| Brief |
Retype the listing exactly, so that the copy matches it line for line.

| Given data |
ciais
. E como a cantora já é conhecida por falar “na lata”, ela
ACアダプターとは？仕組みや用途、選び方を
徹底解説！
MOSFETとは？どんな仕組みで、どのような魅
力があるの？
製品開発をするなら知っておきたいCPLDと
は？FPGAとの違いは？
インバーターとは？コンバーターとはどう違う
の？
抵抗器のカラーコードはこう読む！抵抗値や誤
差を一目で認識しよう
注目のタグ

| Answer box |
ciais
. E como a cantora já é conhecida por falar “na lata”, ela
ACアダプターとは？仕組みや用途、選び方を
徹底解説！
MOSFETとは？どんな仕組みで、どのような魅
力があるの？
製品開発をするなら知っておきたいCPLDと
は？FPGAとの違いは？
インバーターとは？コンバーターとはどう違う
の？
抵抗器のカラーコードはこう読む！抵抗値や誤
差を一目で認識しよう
注目のタグ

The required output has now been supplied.